Now Kepler is back in the game with the recent discovery of an exoplanet located about 180 light years from Earth, according to NASA. This is the first planet identified using data from the spacecraft since it was repurposed for the K2 mission.
“Rather than giving up on the stalwart spacecraft, a team of scientists and engineers crafted a resourceful strategy to use pressure from sunlight as a ‘virtual reaction wheel’ to help control the spacecraft,” a statement from NASA reads. “The resulting K2 mission promises to not only continue Kepler’s planet hunt, but also to expand the search to bright nearby stars that harbor planets that can be studied in detail and better understand their composition.”
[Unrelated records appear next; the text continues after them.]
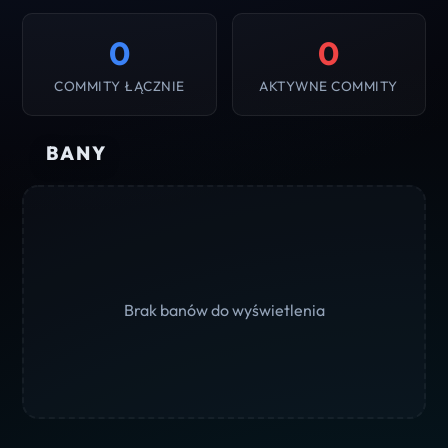
0
0
COMMITY ŁĄCZNIE
AKTYWNE COMMITY
BANY
Brak banów do wyświetlenia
A graduate student at the Harvard-Smithsonian Center for Astrophysics discovered HIP116454b, the newly confirmed exoplanet, using public data gathered by Kepler in February. It takes nine days for it to orbit around a star that is cooler than the Earth’s sun, meaning the planet is “too hot for life as we know it,” according to NASA.
Researchers reported HIP116454b is about 2.5 times the diameter of Earth.
While this is the first confirmed planet since Kepler’s rebirth in May, the spacecraft has been busy gathering plenty of other data. So far it has observed more than 35,000 stars and star clusters, in addition to planetary objects within the Earth’s solar system, according to NASA.